What to work on: Copy exactly the lines of the data below, beginning with the line with "PSICOLOGÍA DEPORTIVA" and ending with the line with "बनवायची? वाचा स्टेप बाय स्टेप रेसिपी". Pictures are to be omitted.

Saved data entries

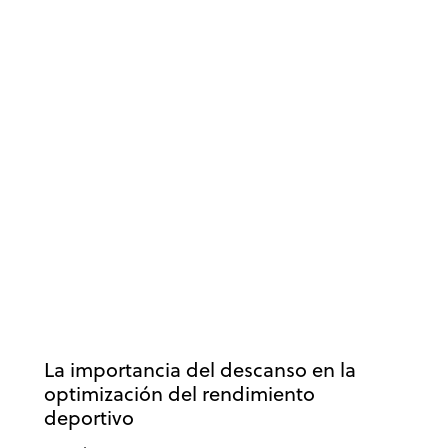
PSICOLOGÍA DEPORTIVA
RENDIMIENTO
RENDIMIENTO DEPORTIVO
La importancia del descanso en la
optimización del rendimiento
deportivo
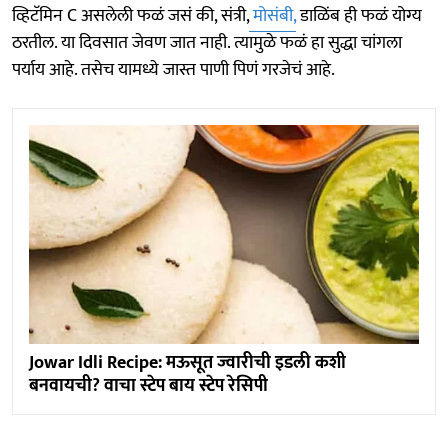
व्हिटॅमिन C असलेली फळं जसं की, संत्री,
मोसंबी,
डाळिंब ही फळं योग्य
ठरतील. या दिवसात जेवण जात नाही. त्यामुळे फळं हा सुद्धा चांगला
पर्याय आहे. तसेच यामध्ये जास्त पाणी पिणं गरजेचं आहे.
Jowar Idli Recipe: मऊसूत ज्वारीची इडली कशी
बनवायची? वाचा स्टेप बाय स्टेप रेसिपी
==
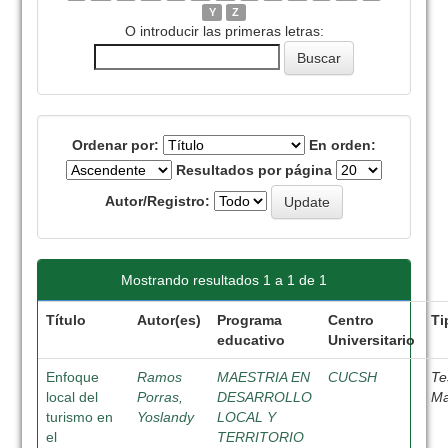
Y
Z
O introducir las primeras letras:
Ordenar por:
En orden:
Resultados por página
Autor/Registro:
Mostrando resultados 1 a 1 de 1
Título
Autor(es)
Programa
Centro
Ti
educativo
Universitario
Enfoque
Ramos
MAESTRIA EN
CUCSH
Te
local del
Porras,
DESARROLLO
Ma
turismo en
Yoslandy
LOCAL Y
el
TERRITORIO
...
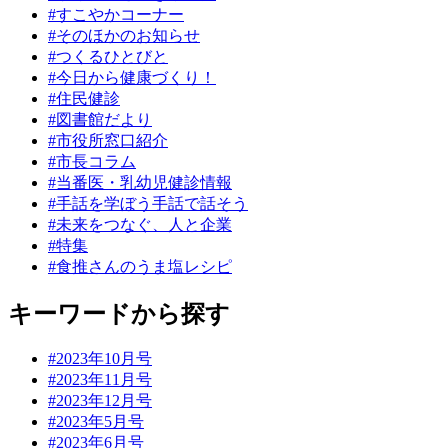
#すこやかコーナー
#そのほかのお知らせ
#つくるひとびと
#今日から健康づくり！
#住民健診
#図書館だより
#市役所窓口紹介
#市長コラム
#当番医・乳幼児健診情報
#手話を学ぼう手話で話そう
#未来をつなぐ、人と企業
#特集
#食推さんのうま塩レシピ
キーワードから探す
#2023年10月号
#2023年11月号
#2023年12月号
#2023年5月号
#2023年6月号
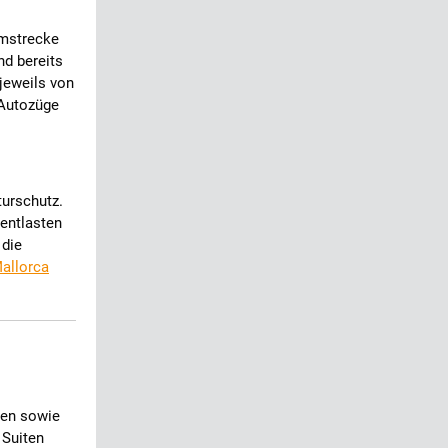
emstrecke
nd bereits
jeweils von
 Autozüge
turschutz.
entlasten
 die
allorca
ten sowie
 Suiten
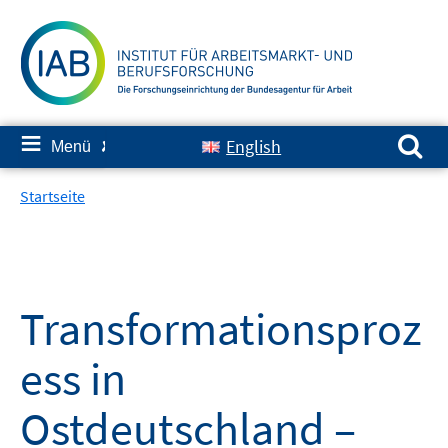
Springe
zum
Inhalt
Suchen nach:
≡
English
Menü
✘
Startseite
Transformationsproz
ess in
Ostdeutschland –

Written answer:
PSICOLOGÍA DEPORTIVA
RENDIMIENTO
RENDIMIENTO DEPORTIVO
La importancia del descanso en la
optimización del rendimiento
deportivo
व्हिटॅमिन C असलेली फळं जसं की, संत्री,
मोसंबी,
डाळिंब ही फळं योग्य
ठरतील. या दिवसात जेवण जात नाही. त्यामुळे फळं हा सुद्धा चांगला
पर्याय आहे. तसेच यामध्ये जास्त पाणी पिणं गरजेचं आहे.
Jowar Idli Recipe: मऊसूत ज्वारीची इडली कशी
बनवायची? वाचा स्टेप बाय स्टेप रेसिपी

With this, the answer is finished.